Although these technologies are industry-standard and in wide deployment, the site-to-site VPN functionality is designed primarily to interconnect two Cipafilter units — it may or may not function with other devices. If you would like to create a site-to-site VPN with a third-party device, Cipafilter support will try to assist you, but compatibility is not guaranteed.
The following settings are used for all site-to-site tunnels:
|1 (IKEv1)||exchange mode||main|
|1 (IKEv1)||NAT traversal||enabled|
|1 (IKEv1)||DPD (Dead Peer Detection)||enabled, 10 second interval|
|1 (IKEv1)||authentication method||PSK (shared secret)|
|1 (IKEv1)||encryption algorithm||AES-256 (CBC)|
|1 (IKEv1)||integrity (hash) algorithm||SHA-256 (HMAC)|
|1 (IKEv1)||DH (PFS) group||MODP 4096 (group 16)|
|2 (ESP)||key lifetime||6 hours (21600 seconds)|
|2 (ESP)||encryption algorithm||AES-256 (16-byte GCM) or AES-256 (CBC)|
|2 (ESP)||authentication algorithm||AES-256 (16-byte GCM) or SHA-256 (HMAC)|
|2 (ESP)||DH (PFS) group||NIST ECP-384 (group 20) or MODP 4096 (group 16)|
Legacy-mode tunnels use the same settings, with the following cipher differences:
|1 (IKEv1)||encryption algorithm||3DES (CBC)|
|1 (IKEv1)||integrity (hash) algorithm||MD5 (HMAC)|
|1 (IKEv1)||DH (PFS) group||MODP 1024 (group 2)|
|2 (ESP)||encryption algorithm||AES-128 (CBC) or 3DES (CBC)|
|2 (ESP)||authentication algorithm||SHA-1 (HMAC) or MD5 (HMAC)|
|2 (ESP)||DH (PFS) group||MODP 768 (group 1)|
Site-to-site tunnels are routed upon configuration, but they are not actually established until traffic is detected which needs to flow across the tunnel.

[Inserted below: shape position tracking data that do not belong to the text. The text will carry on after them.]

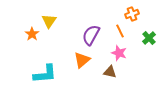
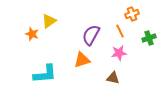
yellow triangle: rotated 21 degrees clockwise
orange star: rotated 16 degrees counterclockwise
green cross: rotated 24 degrees clockwise
pink star: rotated 28 degrees counterclockwise
orange triangle: rotated 24 degrees clockwise
brown triangle: moved 3 px right, 6 px down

It is normal for a tunnel to not appear in the list of active SAs if it has just been configured for the first time or has not been used within the last few hours.
Endpoints may only form tunnels with a filter via its primary IP address (which is displayed at the top of every page on the Web management interface) — the use of a DNS name or secondary IP address will cause an identification failure between the two endpoints.
Multiple tunnels may be formed between the same two endpoints if the local or remote subnet differs. Phase 1 (IKEv1) SAs will be shared when possible.
When a filter has multiple tunnels configured with the same peer, that peer must not reuse request IDs. Since older versions of Cipafilter firmware were designed to work this way, it is not possible to maintain multiple tunnels with a single filter running pre-9.2 firmware, even if legacy mode is enabled.